Specify optional comma-separated pairs of Name,Value arguments. Name is the argument name and Value is the corresponding value. Name must appear inside quotes. You can specify several name and value pair arguments in any order as Name1,Value1,...,NameN,ValueN.

Example: cm = confusionchart(trueLabels,predictedLabels,'Title','My Title Text','ColumnSummary','column-normalized')

Note

The properties listed here are only a subset. For a complete list, see ConfusionMatrixChart Properties.

Title of the confusion matrix chart, specified as a character vector or string scalar.

Example: cm = confusionchart(__,'Title','My Title Text')

Example: cm.Title = 'My Title Text'

Column summary of the confusion matrix chart, specified as one of the following:

OptionDescription
'off'Do not display a column summary.
'absolute'Display the total number of correctly and incorrectly classified observations for each predicted class.
'column-normalized'Display the number of correctly and incorrectly classified observations for each predicted class as percentages of the number of observations of the corresponding predicted class. The percentages of correctly classified observations can be thought of as class-wise precisions (or positive predictive values).
'total-normalized'Display the number of correctly and incorrectly classified observations for each predicted class as percentages of the total number of observations.

Example: cm = confusionchart(__,'ColumnSummary','column-normalized')

Example: cm.ColumnSummary = 'column-normalized'

Row summary of the confusion matrix chart, specified as one of the following:

OptionDescription
'off'Do not display a row summary.
'absolute'Display the total number of correctly and incorrectly classified observations for each true class.
'row-normalized'Display the number of correctly and incorrectly classified observations for each true class as percentages of the number of observations of the corresponding true class. The percentages of correctly classified observations can be thought of as class-wise recalls (or true positive rates).
'total-normalized'Display the number of correctly and incorrectly classified observations for each true class as percentages of the total number of observations.

Example: cm = confusionchart(__,'RowSummary','row-normalized')

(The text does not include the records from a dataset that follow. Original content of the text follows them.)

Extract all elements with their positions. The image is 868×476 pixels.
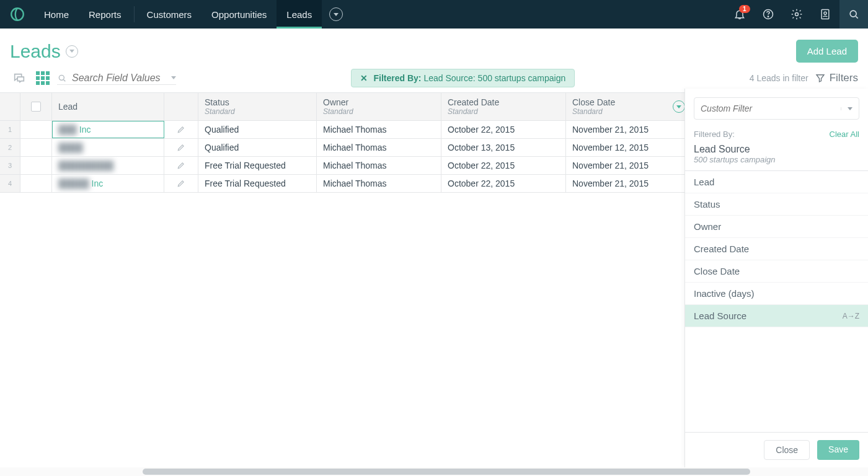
select-all-checkbox[interactable] <box>31 102 41 112</box>
nav-reports[interactable]: Reports <box>79 0 131 29</box>
row-checkbox-cell <box>20 157 52 174</box>
nav-leads[interactable]: Leads <box>277 0 322 29</box>
filter-fields-list: LeadStatusOwnerCreated DateClose DateIna… <box>685 171 868 432</box>
cell-close: November 21, 2015 <box>566 157 691 174</box>
notifications-icon[interactable]: 1 <box>725 0 754 29</box>
clear-all-button[interactable]: Clear All <box>830 130 859 139</box>
notification-badge: 1 <box>739 5 750 13</box>
page-header: Leads Add Lead <box>0 29 868 69</box>
filter-field-lead-source[interactable]: Lead SourceA→Z <box>685 305 868 327</box>
cell-status: Free Trial Requested <box>198 175 317 192</box>
lead-name[interactable]: ████ <box>52 139 164 156</box>
column-close[interactable]: Close DateStandard <box>566 93 691 120</box>
column-created[interactable]: Created DateStandard <box>441 93 566 120</box>
lead-name[interactable]: ███Inc <box>52 121 164 138</box>
row-number: 3 <box>0 157 20 174</box>
custom-filter-chevron-icon[interactable] <box>841 107 859 110</box>
nav-customers[interactable]: Customers <box>137 0 202 29</box>
row-number: 2 <box>0 139 20 156</box>
cell-close: November 21, 2015 <box>566 121 691 138</box>
active-filter[interactable]: Lead Source 500 startups campaign <box>685 144 868 171</box>
active-filter-pill: ✕ Filtered By: Lead Source: 500 startups… <box>351 69 575 87</box>
contact-icon[interactable] <box>811 0 839 29</box>
search-input[interactable] <box>71 72 166 84</box>
svg-point-2 <box>768 16 768 17</box>
cell-status: Qualified <box>198 139 317 156</box>
svg-point-3 <box>795 13 799 16</box>
filter-field-inactive-days-[interactable]: Inactive (days) <box>685 283 868 305</box>
filter-field-owner[interactable]: Owner <box>685 216 868 238</box>
custom-filter-input[interactable] <box>694 104 841 113</box>
cell-created: October 22, 2015 <box>441 157 566 174</box>
column-sort-icon[interactable] <box>673 100 685 113</box>
cell-owner: Michael Thomas <box>317 139 441 156</box>
sort-badge: A→Z <box>843 312 859 320</box>
edit-row-icon[interactable] <box>164 157 198 174</box>
nav-opportunities[interactable]: Opportunities <box>202 0 277 29</box>
lead-name[interactable]: █████Inc <box>52 175 164 192</box>
cell-status: Qualified <box>198 121 317 138</box>
comments-icon[interactable] <box>10 70 29 86</box>
filters-panel: Filtered By: Clear All Lead Source 500 s… <box>684 89 868 467</box>
cell-created: October 22, 2015 <box>441 121 566 138</box>
row-checkbox-cell <box>20 139 52 156</box>
filters-label: Filters <box>830 72 858 84</box>
filter-field-status[interactable]: Status <box>685 193 868 216</box>
edit-row-icon[interactable] <box>164 175 198 192</box>
column-status[interactable]: StatusStandard <box>198 93 317 120</box>
close-button[interactable]: Close <box>764 440 810 460</box>
lead-name[interactable]: █████████ <box>52 157 164 174</box>
filter-count: 4 Leads in filter <box>750 73 808 83</box>
filter-field-created-date[interactable]: Created Date <box>685 238 868 260</box>
header-checkbox <box>20 93 52 120</box>
page-title: Leads <box>10 41 78 62</box>
save-button[interactable]: Save <box>817 440 859 460</box>
page-title-text: Leads <box>10 41 61 62</box>
add-lead-button[interactable]: Add Lead <box>796 40 858 63</box>
filters-toggle[interactable]: Filters <box>815 72 858 84</box>
cell-created: October 13, 2015 <box>441 139 566 156</box>
clear-filter-icon[interactable]: ✕ <box>360 73 368 83</box>
filter-pill-prefix: Filtered By: <box>374 73 422 83</box>
help-icon[interactable] <box>754 0 782 29</box>
nav-home[interactable]: Home <box>34 0 79 29</box>
filter-field-lead[interactable]: Lead <box>685 171 868 193</box>
cell-status: Free Trial Requested <box>198 157 317 174</box>
title-chevron-icon[interactable] <box>66 45 78 58</box>
column-owner[interactable]: OwnerStandard <box>317 93 441 120</box>
row-checkbox-cell <box>20 121 52 138</box>
cell-owner: Michael Thomas <box>317 175 441 192</box>
top-nav: HomeReportsCustomersOpportunitiesLeads 1 <box>0 0 868 29</box>
row-checkbox-cell <box>20 175 52 192</box>
active-filter-field: Lead Source <box>694 144 859 155</box>
edit-row-icon[interactable] <box>164 139 198 156</box>
row-number: 4 <box>0 175 20 192</box>
search-chevron-icon[interactable] <box>171 76 176 79</box>
row-number: 1 <box>0 121 20 138</box>
custom-filter-select[interactable] <box>694 97 859 120</box>
filter-field-close-date[interactable]: Close Date <box>685 260 868 283</box>
active-filter-value: 500 startups campaign <box>694 155 859 164</box>
cell-close: November 21, 2015 <box>566 175 691 192</box>
svg-point-7 <box>59 75 64 80</box>
cell-owner: Michael Thomas <box>317 157 441 174</box>
settings-icon[interactable] <box>782 0 811 29</box>
cell-close: November 12, 2015 <box>566 139 691 156</box>
header-row-number <box>0 93 20 120</box>
svg-point-5 <box>824 12 826 14</box>
nav-more[interactable] <box>322 0 350 29</box>
horizontal-scrollbar[interactable] <box>0 467 868 476</box>
svg-point-6 <box>850 11 856 17</box>
edit-row-icon[interactable] <box>164 121 198 138</box>
filter-pill-value: Lead Source: 500 startups campaign <box>423 73 565 83</box>
apps-icon[interactable] <box>33 70 52 86</box>
svg-point-0 <box>11 8 24 20</box>
column-lead[interactable]: Lead <box>52 93 164 120</box>
app-logo[interactable] <box>0 0 34 29</box>
search-icon[interactable] <box>839 0 868 29</box>
column-edit <box>164 93 198 120</box>
search-field[interactable] <box>57 72 176 85</box>
cell-owner: Michael Thomas <box>317 121 441 138</box>
filtered-by-label: Filtered By: <box>694 130 735 139</box>
cell-created: October 22, 2015 <box>441 175 566 192</box>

Example: cm.RowSummary = 'row-normalized'

Normalization of cell values, specified as one of the following:

OptionDescription
'absolute'Display the total number of observations in each cell.
'column-normalized'Normalize each cell value by the number of observations that has the same predicted class.
'row-normalized'Normalize each cell value by the number of observations that has the same true class.
'total-normalized'Normalize each cell value by the total number of observations.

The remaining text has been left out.